13. bi-winning (unregistered)
You guys don't get it. The idea is a unified business experience so having it tethered to your blackberry is a huge plus and allows you to have one contract. The only thing they should have done differently is time it better with some new phones. If you review this thing as a stand-alone for people without blackberry devices you are missing the point. If your using a tablet when you don't have your cell on you then buy an Ipad.
14. IOS5 (unregistered)
its a nice tab but still cant compete with ipad 2 only in 3 things the web browser with full flash, the fablous multitasking and 1080p video shoot that even better than LG optimus 2x and galaxy s2!
15. bud (unregistered)
whatever u sayy..blackberry playbook is the BEST ever tablet ....^ ^
17. bossmt_2 (Posts: 438; Member since: 13 Oct 2009)
I don't get why you bash pricing. it's the same price as the iPad, which the pricing point was a pro.
18. azeemuddin (Posts: 1; Member since: 04 May 2011)
i want this for free transport to this address #23 7th a cross someshwaranagar jaynagar 1st block bangalore 560011
20. Clown (unregistered)
Ok one of the BGR editors said this is his favorite tablet..really??? So thank god you guys gave us the proper perspective. The Playbook is basically a web tablet...nothing more. Not having core apps like email, contact and calendar is very foolish. Many say the gmail experience via the browser is great (HTML 5) and that is fine however unless you leave the browser open and watch it, there is zero notification once it is closed. No background services on the playbook for this matter. This might explain why it is so fast. Add a robust notification system and we will talk. It isnt there yet! But moving on this mean no notification for calendar events either. And honestly people use more then just gmail. Many companies have OWA or even a crude horde webmail client. Does hotmail throw up notification, yahoo when new emails arrive? Answer is no.

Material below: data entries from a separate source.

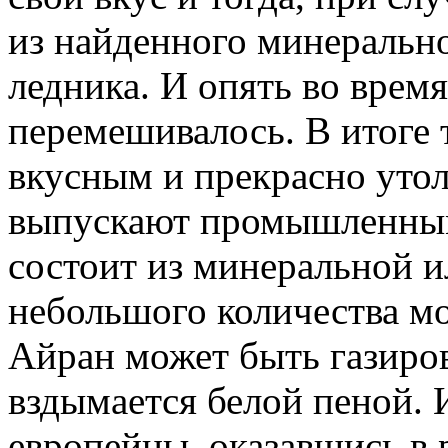
из найденного минерально
ледника. И опять во врем
перемешивалось. В итоге 
вкусным и прекрасно утол
выпускают промышленным
состоит из минеральной и
небольшого количества мо
Айран может быть газиров
вздымается белой пеной.
европейцы, оказавшись в 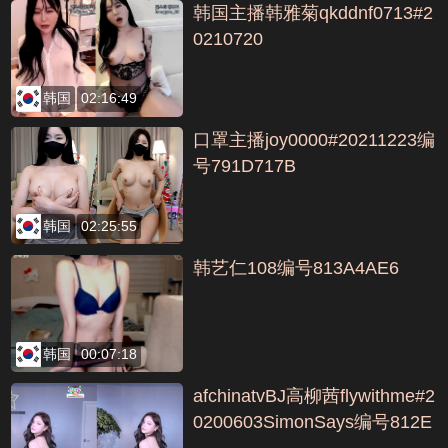
韩国主播韩雅菊qkddnf0713#2
0210720
韩国
02:16:49
口罩主播joy0000#20211223编
号791D717B
韩国
02:25:55
韩艺仁108编号813A4AE6
韩国
00:07:18
afchinatvBJ高柳茜flywithme#2
0200603SimonSays编号812E
B402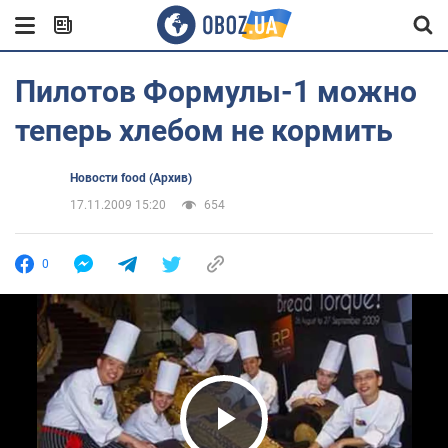
Пилотов Формулы-1 можно
теперь хлебом не кормить
Новости food (Архив)
17.11.2009 15:20
654
0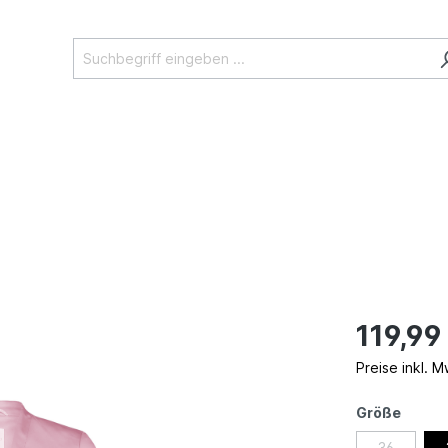
119,99
Preise inkl. 
Größe
36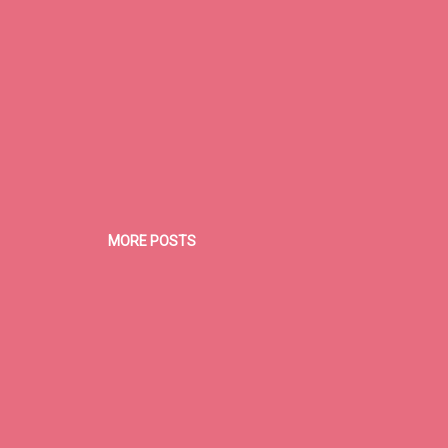
MORE POSTS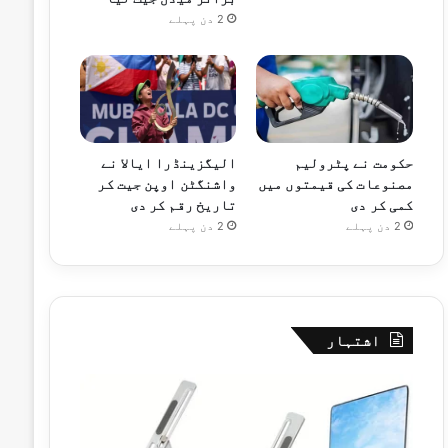
2 دن پہلے
حکومت نے پٹرولیم
الیگزینڈرا ایالا نے
مصنوعات کی قیمتوں میں
واشنگٹن اوپن جیت کر
کمی کر دی
تاریخ رقم کر دی
2 دن پہلے
2 دن پہلے
اشتہار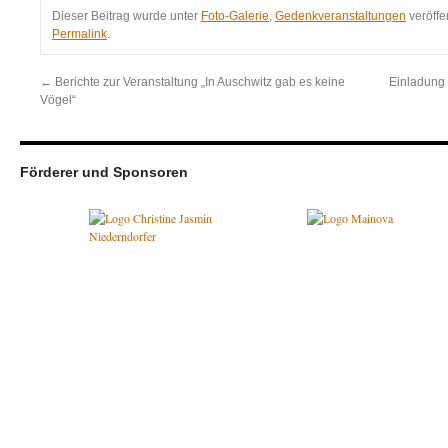
Dieser Beitrag wurde unter
Foto-Galerie
,
Gedenkveranstaltungen
veröffe
Permalink
.
←
Berichte zur Veranstaltung „In Auschwitz gab es keine
Einladung 
Vögel“
Förderer und Sponsoren
Initiative Opferdenkmal e. V.
Datenschutzerklärung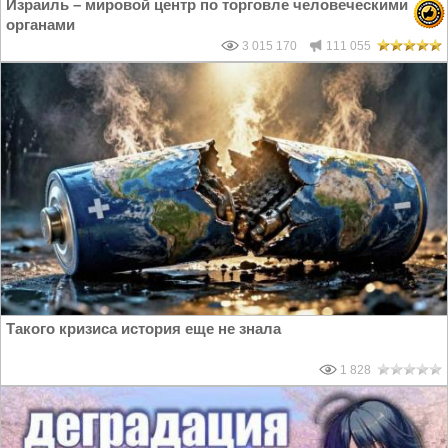
Израиль – мировой центр по торговле человеческими
органами
3 015 170
111 055
Такого кризиса история еще не знала
1 828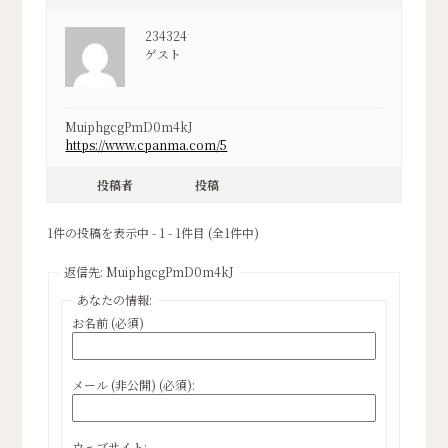
234324
ゲスト
MuiphgcgPmD0m4kJ
https://www.cpanma.com/5
投稿者
投稿
1件の投稿を表示中 - 1 - 1件目 (全1件中)
返信先: MuiphgcgPmD0m4kJ
あなたの情報:
お名前 (必須)
メール (非公開) (必須):
ウェブサイト:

This device is also heavy compared to its larger competitors. Yes it is build nice but at the expense of weight. Also battery life is great for once again the fact about no notification system due to the lack of an integrated email, and calendar app. IM app? There is so much missing from this device that is why I call it a web tablet. It might be fast, it might be smooth, it might have great battery but all the core key features that the other tablets have and lets see how good the battery is, how fluid it runs etc. This tablet looks promising but without these key features it isnt even in the same league as the other.
21. kentuckyloan (banned) (Posts: 7; Member since: 28 Jun 2010)
If you have a blackberry phone, pair this to the playbook. Awesome experience.
22. HTCiscool (Posts: 449; Member since: 16 Jul 2011)
These people diss the Touchpad and Playbook purely because of the lack of apps available. The playbook has top hardware, good screen, nice design, and portability. No email app and no other apps are a problem though.
23. H (unregistered)
this review was written april 2011. more than 6 months later, still no video chat service? skype? or ym?
24. Piotrek007 (Posts: 94; Member since: 07 Dec 2010)
How about 90$ tablet ? I think there is no better 7 inch tablet for that price !!